[Bounding box prediction data]
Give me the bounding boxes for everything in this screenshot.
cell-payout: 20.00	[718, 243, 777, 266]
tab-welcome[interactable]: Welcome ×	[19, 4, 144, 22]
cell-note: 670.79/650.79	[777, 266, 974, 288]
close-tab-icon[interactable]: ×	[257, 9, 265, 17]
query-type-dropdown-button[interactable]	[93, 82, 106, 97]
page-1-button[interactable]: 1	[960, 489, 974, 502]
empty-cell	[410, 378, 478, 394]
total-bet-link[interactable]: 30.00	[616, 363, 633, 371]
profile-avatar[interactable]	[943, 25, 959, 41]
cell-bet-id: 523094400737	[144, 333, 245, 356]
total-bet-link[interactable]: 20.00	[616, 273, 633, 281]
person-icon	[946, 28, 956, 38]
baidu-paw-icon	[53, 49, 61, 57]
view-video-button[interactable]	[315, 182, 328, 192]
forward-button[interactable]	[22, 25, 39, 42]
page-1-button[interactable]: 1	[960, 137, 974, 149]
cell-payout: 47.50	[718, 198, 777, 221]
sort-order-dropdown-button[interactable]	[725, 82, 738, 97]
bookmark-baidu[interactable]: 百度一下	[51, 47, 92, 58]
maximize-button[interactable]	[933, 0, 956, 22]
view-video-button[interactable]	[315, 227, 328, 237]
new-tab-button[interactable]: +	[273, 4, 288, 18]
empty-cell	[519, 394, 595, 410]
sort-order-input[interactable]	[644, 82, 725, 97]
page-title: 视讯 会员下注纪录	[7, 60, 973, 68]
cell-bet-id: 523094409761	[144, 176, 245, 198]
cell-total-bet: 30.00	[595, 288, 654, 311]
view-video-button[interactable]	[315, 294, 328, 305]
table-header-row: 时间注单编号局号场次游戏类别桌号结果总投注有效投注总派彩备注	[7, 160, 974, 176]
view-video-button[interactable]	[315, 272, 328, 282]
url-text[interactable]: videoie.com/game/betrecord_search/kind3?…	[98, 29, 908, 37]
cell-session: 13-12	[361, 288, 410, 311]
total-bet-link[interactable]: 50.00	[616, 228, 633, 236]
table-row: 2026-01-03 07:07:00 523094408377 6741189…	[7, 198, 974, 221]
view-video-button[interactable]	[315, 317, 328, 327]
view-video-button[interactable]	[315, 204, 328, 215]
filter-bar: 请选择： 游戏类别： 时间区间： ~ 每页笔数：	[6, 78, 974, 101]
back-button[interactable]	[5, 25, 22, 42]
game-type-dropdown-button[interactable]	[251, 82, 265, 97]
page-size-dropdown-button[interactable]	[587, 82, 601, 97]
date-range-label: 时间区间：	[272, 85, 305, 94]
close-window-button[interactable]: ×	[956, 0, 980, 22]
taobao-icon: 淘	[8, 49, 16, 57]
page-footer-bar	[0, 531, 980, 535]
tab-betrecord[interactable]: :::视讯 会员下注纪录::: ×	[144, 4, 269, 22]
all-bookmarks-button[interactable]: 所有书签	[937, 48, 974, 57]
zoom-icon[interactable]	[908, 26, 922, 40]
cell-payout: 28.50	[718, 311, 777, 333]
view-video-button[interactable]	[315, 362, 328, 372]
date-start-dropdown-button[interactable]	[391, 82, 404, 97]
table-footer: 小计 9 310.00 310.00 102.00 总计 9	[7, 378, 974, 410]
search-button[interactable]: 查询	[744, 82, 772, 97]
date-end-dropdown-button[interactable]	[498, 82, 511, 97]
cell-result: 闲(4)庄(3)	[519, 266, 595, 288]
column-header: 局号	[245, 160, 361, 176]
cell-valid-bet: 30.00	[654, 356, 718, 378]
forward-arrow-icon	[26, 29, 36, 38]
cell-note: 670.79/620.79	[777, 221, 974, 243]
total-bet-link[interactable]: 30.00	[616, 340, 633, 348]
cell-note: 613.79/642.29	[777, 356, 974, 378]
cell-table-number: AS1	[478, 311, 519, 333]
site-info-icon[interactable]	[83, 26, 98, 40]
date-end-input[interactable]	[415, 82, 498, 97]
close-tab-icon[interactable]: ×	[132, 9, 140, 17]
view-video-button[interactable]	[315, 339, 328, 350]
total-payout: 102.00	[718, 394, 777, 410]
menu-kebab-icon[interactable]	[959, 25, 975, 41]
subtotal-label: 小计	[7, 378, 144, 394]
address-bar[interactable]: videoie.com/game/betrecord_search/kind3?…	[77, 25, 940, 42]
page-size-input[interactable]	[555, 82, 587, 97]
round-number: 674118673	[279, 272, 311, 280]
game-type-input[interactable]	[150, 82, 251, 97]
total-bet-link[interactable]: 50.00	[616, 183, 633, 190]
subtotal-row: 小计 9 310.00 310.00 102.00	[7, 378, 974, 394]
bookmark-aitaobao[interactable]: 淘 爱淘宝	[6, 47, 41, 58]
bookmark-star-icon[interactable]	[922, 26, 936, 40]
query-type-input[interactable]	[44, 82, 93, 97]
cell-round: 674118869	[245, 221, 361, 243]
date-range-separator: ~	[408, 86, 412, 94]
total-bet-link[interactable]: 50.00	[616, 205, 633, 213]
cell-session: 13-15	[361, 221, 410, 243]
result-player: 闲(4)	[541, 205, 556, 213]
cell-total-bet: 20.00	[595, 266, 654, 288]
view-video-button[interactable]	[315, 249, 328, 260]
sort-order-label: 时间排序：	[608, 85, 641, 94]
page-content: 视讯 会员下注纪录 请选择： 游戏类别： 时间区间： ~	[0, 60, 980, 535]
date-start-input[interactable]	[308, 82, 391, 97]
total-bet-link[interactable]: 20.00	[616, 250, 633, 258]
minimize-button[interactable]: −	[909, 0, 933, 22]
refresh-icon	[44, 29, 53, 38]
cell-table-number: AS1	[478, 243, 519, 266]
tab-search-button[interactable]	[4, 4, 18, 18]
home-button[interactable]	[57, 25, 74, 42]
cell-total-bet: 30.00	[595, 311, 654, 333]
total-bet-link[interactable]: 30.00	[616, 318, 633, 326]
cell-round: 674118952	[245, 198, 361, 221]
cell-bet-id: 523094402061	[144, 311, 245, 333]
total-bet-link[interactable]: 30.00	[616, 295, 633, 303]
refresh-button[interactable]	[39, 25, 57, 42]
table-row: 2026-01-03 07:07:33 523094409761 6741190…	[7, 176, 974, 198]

* * *

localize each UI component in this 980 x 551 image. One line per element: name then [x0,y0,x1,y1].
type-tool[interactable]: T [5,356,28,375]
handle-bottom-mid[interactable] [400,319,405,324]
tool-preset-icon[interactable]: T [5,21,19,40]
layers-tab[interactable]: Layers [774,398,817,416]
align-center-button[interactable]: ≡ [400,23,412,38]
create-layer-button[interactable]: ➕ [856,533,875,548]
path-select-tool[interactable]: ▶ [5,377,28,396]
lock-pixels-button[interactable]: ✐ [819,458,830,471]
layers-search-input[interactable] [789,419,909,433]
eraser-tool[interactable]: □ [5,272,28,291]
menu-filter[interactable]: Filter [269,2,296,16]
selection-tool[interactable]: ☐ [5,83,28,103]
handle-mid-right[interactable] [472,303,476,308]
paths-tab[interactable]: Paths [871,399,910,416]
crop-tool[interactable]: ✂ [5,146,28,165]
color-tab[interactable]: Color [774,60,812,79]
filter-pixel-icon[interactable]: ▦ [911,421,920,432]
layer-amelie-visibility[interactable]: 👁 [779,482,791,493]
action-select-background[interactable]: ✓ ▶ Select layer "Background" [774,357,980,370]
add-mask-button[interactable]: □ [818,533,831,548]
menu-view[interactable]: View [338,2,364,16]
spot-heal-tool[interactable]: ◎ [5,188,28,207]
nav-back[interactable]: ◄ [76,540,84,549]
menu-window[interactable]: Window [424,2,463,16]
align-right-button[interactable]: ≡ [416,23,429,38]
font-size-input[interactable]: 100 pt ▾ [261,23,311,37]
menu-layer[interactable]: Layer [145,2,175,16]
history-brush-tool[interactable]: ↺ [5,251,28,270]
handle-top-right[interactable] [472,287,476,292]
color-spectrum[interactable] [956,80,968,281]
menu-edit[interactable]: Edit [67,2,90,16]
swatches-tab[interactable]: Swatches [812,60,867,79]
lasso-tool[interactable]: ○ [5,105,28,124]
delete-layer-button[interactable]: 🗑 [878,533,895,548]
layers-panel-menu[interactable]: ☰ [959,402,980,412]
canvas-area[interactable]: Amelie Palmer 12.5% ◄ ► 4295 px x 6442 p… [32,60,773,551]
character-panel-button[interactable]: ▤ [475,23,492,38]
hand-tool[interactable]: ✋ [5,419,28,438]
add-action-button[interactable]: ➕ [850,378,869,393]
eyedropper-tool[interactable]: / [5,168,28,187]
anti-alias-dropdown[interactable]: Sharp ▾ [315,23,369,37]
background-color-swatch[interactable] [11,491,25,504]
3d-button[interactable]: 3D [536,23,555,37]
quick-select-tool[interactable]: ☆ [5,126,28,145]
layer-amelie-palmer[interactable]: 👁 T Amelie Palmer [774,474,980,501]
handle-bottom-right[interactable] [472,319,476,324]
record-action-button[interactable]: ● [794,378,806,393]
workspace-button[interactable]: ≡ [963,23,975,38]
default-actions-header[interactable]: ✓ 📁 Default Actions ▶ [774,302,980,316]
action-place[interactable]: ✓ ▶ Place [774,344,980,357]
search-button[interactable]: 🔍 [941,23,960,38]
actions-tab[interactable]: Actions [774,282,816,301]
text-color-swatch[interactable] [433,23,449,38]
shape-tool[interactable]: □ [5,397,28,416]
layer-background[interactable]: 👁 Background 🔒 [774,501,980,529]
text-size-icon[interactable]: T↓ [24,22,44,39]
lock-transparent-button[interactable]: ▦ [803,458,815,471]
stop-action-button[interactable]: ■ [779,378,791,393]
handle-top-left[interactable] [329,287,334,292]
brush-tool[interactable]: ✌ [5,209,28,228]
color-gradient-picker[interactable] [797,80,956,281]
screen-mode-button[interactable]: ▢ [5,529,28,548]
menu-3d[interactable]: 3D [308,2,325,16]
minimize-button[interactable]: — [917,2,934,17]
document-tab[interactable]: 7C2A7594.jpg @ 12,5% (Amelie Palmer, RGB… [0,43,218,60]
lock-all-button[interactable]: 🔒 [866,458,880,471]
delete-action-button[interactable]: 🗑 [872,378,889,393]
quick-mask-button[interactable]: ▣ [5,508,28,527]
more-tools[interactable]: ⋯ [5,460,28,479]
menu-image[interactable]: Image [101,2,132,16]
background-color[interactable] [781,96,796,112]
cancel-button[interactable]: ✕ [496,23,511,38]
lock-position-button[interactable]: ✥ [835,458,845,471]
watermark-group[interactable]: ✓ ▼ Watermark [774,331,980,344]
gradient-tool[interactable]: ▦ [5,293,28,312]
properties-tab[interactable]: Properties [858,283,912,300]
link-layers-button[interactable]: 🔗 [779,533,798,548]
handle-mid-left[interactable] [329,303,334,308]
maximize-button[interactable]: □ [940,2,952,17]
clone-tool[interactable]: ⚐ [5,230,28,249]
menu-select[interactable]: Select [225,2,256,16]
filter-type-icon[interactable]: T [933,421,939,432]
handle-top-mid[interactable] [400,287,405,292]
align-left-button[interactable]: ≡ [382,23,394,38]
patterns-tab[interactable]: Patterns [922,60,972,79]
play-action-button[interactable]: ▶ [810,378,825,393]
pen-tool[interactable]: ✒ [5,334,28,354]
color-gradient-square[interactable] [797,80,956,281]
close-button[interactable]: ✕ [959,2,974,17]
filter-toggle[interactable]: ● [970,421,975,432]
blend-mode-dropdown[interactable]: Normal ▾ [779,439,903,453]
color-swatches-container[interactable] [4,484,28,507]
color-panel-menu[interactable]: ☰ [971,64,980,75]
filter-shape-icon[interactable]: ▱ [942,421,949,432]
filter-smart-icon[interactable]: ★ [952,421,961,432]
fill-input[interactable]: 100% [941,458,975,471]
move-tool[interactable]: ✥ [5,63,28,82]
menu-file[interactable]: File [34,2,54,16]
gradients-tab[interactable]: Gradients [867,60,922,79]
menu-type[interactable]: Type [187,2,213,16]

--

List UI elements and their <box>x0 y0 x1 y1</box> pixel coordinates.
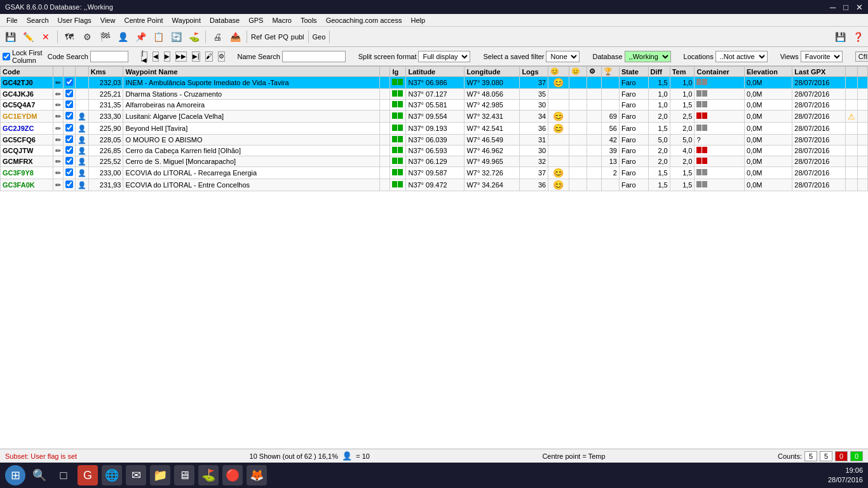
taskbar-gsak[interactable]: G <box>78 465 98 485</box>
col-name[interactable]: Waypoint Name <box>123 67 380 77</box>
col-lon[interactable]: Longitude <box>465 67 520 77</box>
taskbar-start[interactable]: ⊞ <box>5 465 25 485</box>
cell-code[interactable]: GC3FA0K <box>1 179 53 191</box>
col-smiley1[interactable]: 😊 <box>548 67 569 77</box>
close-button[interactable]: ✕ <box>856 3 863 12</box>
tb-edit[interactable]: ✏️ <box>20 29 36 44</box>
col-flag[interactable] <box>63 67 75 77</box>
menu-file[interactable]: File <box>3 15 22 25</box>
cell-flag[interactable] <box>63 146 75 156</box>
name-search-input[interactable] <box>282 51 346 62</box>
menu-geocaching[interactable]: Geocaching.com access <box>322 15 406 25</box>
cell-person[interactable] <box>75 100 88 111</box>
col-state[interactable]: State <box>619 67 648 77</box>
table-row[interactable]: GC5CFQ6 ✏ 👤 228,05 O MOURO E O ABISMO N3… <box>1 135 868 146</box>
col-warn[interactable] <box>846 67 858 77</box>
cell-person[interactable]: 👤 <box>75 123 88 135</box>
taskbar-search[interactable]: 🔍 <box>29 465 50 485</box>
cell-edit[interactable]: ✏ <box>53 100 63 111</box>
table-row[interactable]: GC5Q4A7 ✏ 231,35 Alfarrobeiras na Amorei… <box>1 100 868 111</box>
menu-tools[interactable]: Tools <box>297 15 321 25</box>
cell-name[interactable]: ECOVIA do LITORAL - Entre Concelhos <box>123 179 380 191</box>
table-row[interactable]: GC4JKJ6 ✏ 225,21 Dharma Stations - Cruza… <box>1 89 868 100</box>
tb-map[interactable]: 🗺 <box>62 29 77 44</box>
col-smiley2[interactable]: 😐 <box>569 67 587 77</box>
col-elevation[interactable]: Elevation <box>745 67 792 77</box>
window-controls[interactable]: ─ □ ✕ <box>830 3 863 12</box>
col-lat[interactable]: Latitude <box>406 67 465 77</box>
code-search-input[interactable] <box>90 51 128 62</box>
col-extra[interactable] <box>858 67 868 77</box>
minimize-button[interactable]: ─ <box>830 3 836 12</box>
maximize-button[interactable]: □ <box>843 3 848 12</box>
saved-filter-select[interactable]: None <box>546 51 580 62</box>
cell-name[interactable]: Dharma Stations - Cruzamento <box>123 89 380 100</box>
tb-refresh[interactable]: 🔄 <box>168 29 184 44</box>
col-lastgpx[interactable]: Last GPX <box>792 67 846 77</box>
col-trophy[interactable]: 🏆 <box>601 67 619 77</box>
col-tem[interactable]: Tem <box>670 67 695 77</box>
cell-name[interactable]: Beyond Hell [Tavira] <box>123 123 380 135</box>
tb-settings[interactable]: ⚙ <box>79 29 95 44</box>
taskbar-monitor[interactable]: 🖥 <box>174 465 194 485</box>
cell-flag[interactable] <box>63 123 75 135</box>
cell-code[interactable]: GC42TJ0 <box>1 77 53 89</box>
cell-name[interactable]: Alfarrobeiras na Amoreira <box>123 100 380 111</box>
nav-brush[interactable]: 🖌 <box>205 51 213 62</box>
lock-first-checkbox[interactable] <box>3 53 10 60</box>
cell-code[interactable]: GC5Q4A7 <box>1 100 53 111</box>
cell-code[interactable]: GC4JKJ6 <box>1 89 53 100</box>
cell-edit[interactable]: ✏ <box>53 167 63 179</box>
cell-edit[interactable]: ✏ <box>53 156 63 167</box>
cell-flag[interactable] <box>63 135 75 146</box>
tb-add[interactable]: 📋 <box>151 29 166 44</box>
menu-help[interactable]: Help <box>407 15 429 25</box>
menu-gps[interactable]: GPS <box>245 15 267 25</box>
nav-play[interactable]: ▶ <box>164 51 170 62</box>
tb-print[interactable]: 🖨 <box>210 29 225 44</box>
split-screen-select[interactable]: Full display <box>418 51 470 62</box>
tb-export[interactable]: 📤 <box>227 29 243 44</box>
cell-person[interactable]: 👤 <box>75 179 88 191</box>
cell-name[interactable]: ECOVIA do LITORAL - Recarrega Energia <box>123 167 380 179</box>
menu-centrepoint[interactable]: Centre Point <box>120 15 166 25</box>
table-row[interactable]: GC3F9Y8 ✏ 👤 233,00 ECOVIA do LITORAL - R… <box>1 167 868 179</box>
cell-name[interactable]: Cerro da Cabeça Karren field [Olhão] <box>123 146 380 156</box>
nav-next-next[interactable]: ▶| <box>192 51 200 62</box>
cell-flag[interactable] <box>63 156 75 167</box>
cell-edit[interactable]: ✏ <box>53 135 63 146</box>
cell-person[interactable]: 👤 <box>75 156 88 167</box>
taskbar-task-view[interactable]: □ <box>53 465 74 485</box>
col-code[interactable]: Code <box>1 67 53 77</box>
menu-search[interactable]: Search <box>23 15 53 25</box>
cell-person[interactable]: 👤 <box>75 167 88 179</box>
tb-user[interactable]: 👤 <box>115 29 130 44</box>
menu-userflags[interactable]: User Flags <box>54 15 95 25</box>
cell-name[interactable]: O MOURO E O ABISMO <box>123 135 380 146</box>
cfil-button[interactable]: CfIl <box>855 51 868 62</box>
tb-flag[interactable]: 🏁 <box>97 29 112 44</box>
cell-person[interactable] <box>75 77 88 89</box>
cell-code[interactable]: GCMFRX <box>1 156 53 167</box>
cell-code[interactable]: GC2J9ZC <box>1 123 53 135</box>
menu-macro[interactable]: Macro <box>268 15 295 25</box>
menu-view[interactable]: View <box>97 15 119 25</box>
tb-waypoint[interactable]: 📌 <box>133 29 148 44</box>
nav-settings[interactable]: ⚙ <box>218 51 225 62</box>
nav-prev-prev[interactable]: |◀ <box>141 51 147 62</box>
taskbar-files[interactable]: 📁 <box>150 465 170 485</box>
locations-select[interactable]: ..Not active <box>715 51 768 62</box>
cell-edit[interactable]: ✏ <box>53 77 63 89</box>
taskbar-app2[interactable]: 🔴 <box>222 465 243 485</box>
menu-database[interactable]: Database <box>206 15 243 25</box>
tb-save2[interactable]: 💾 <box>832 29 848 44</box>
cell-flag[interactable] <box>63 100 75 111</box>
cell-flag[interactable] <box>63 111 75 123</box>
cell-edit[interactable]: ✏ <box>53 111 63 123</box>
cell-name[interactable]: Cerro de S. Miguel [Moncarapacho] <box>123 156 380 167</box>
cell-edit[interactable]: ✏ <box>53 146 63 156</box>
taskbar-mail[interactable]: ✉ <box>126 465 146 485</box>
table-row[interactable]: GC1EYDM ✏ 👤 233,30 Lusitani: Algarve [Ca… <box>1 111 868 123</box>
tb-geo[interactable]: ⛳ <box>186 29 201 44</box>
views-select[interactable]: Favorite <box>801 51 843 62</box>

What needs to be done
For the word "date", count the lines of the records above that hold it and state only that count.

Result below
6